But that's the dawn!

Morning and the glory of it, the grey wash of Eternity; sea-grey and world-grey and sky-grey, all in one great wash with a little whiteness standing for daylight. Beyond the illimitable wash where the sea breaks against the sky is the sun; source of all, strength of all. And there is no sleep to wash out of our eyes before we catch up strength from it, and encouragement. Lately we might have raised the Ajax cry, "In the light, in the light, destroy us," but now we see the little sea-plant of grey-green grow in the east, and we are strong. There is light, or a blight, a greyness out ahead and the deck whitens all awash, and the "old man" shivers in his oilskin coat as he hangs on to a pin in the rail to watch us.
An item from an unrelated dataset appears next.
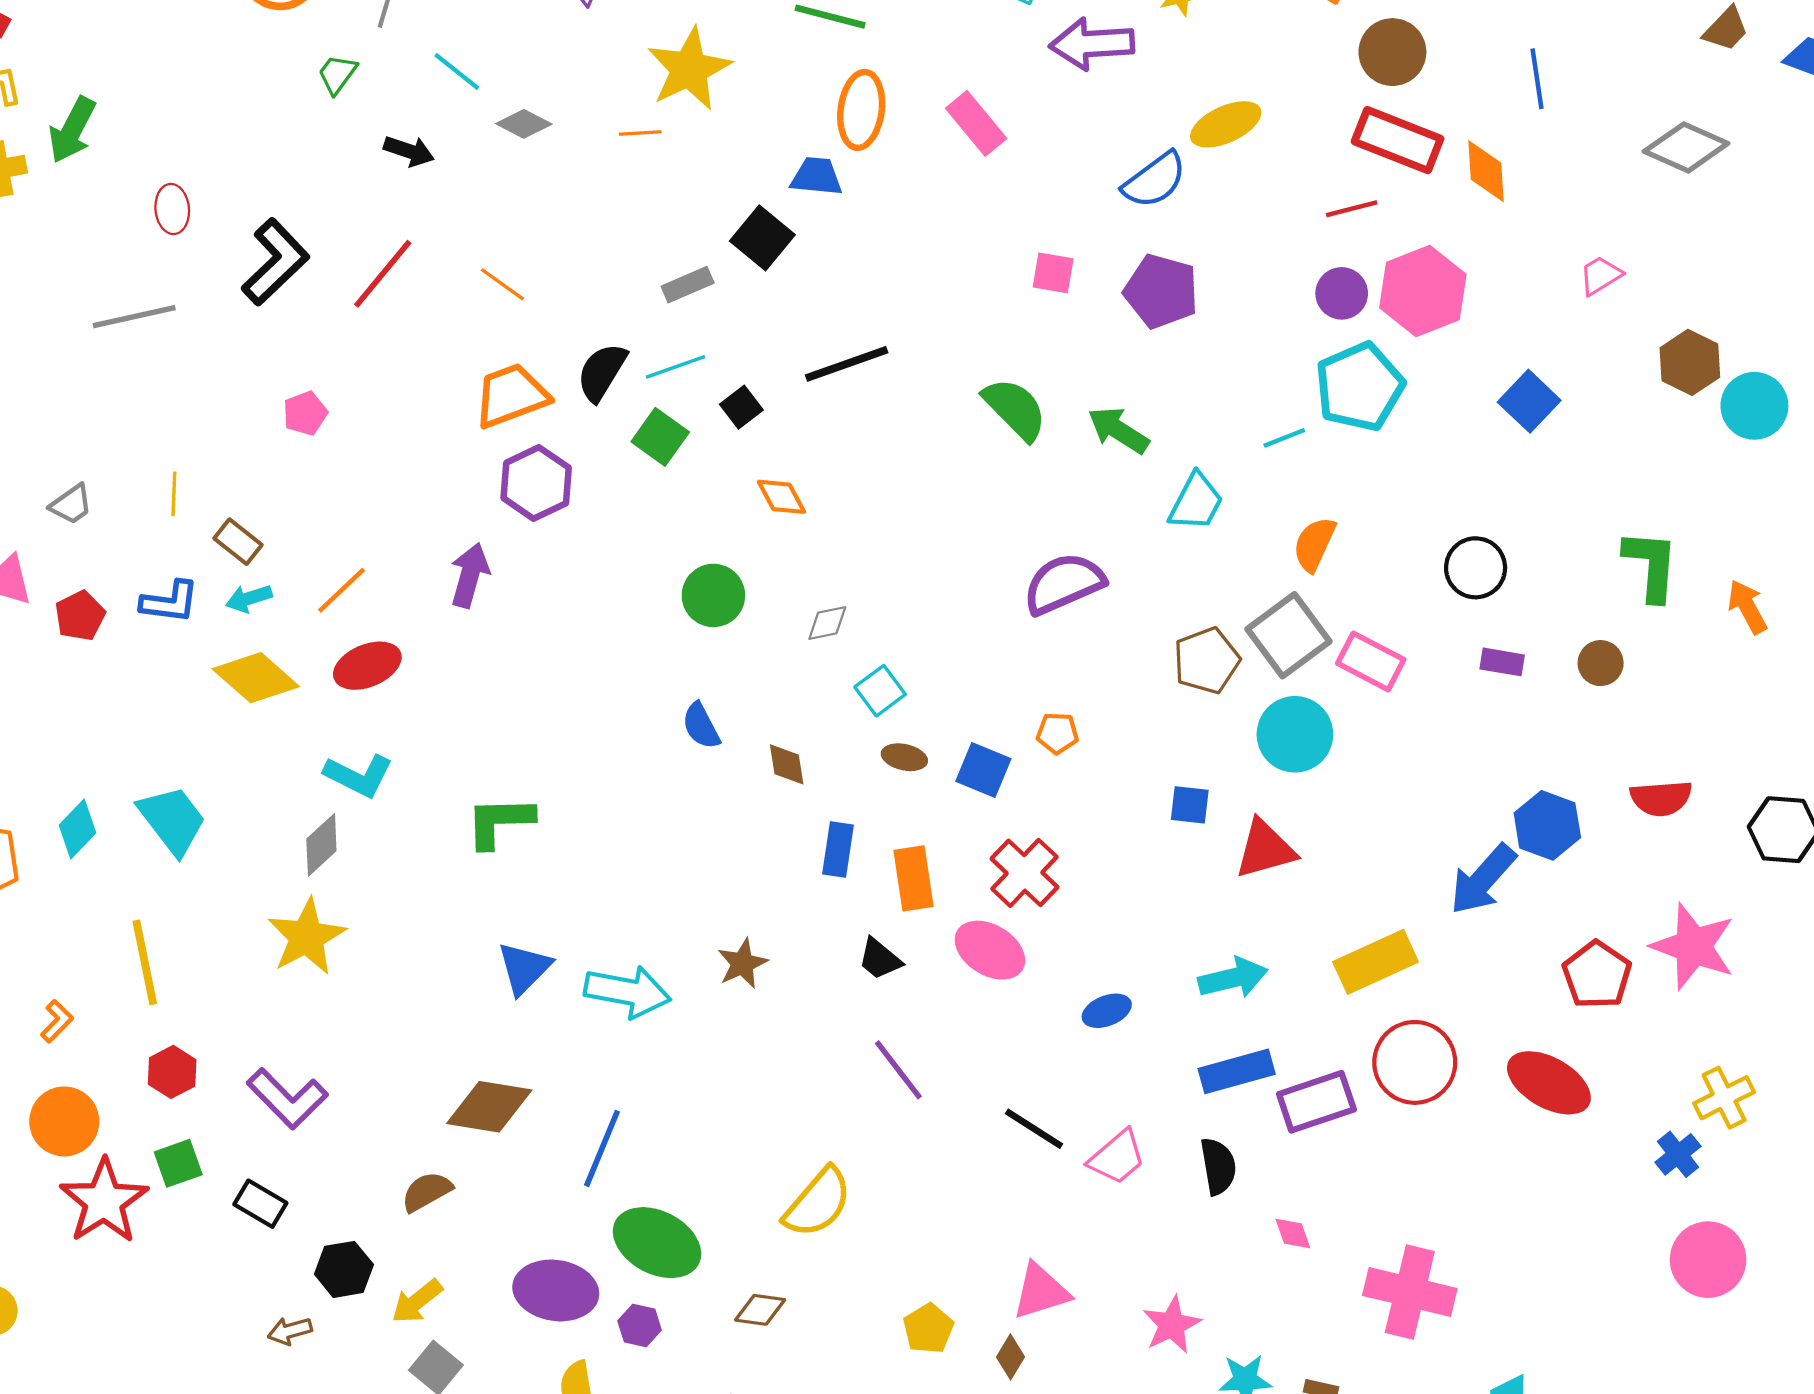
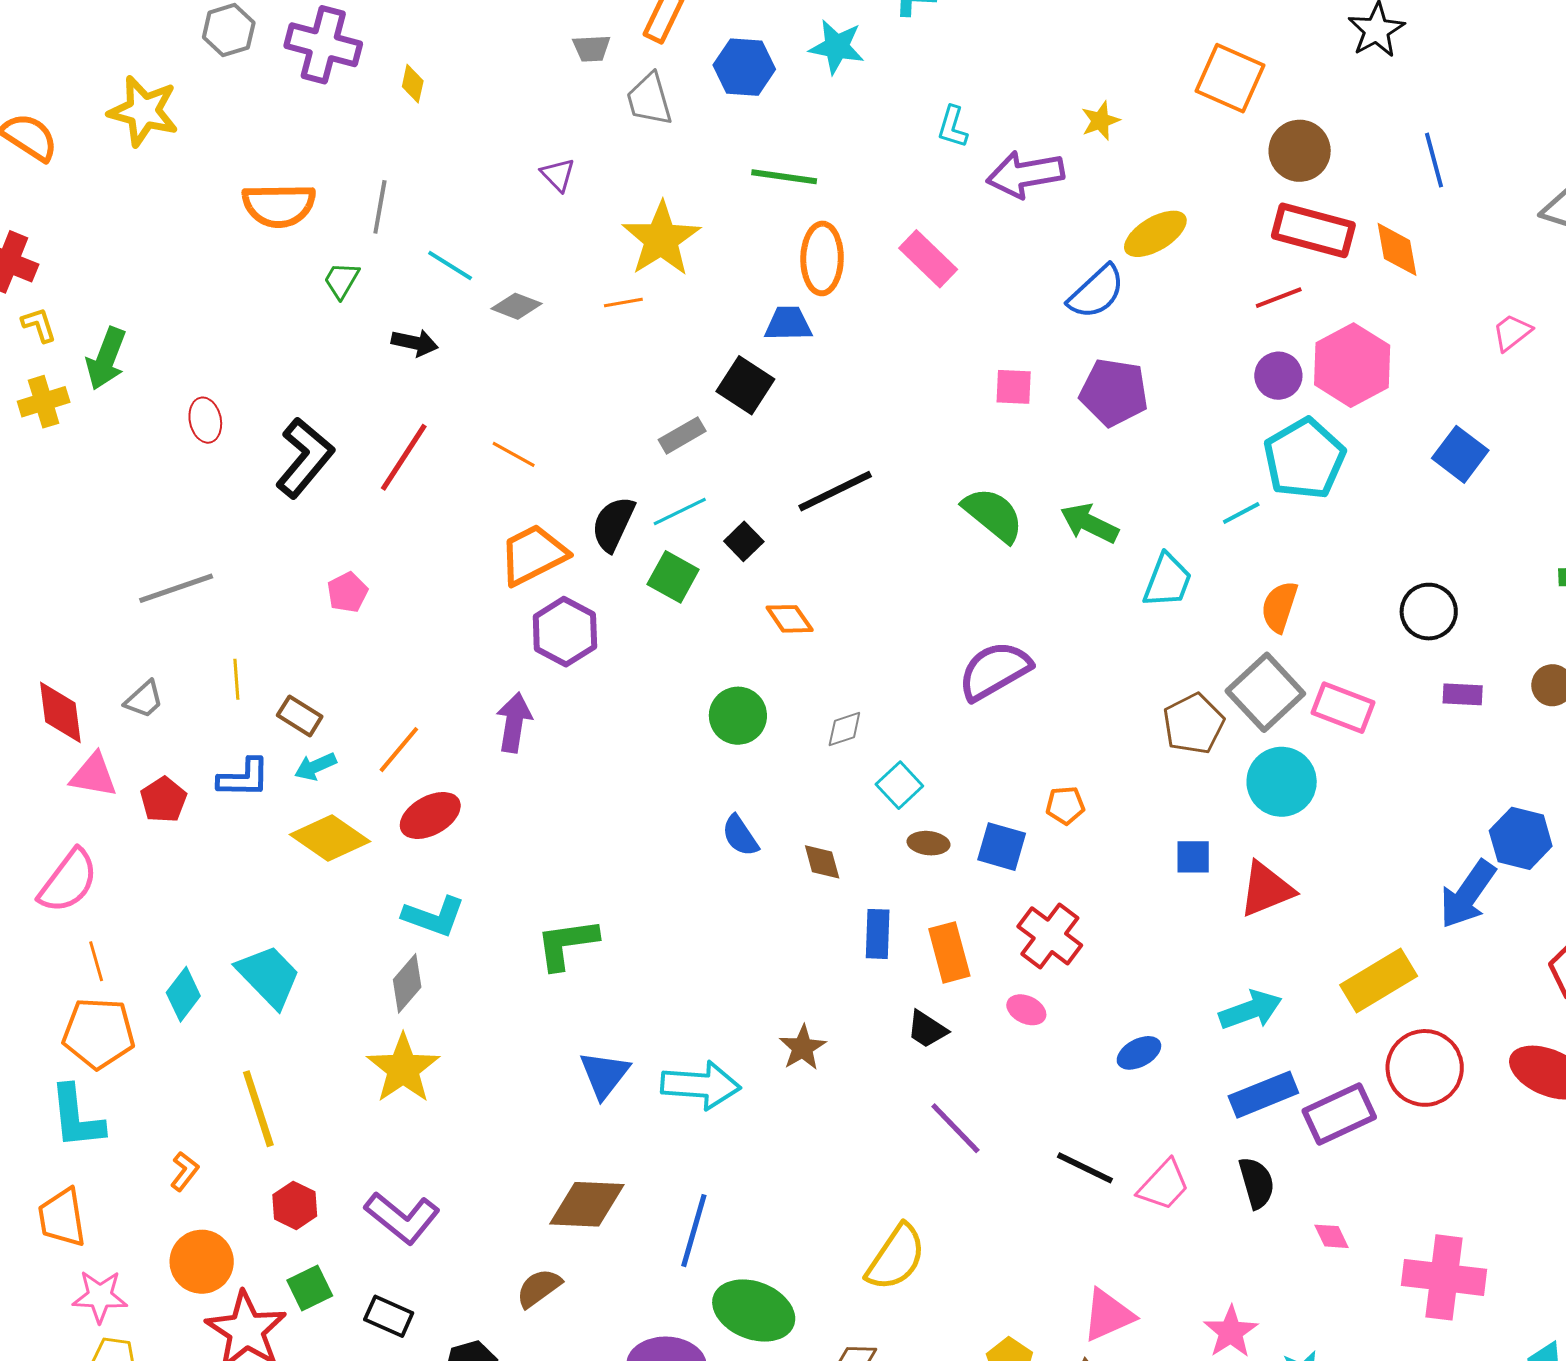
gray line: (134, 317) -> (176, 588), moved
purple semicircle: (1064, 584) -> (995, 671), moved
pink ellipse: (990, 950) -> (1026, 1010), size x0.6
The poop is wet and gleaming, wet with the spray of following seas, and as our ship rolls the swash of shipped seas hisses, and her cleanness is as the cleanness of something newly varnished. Once and again as she rolls (the wind now quartering) the scuppers spout geyser-like and gurgle. As she ran like a beaten thing she wallowed a little, dived, scooped up seas and shook them off. And yet the topsail was not conquered.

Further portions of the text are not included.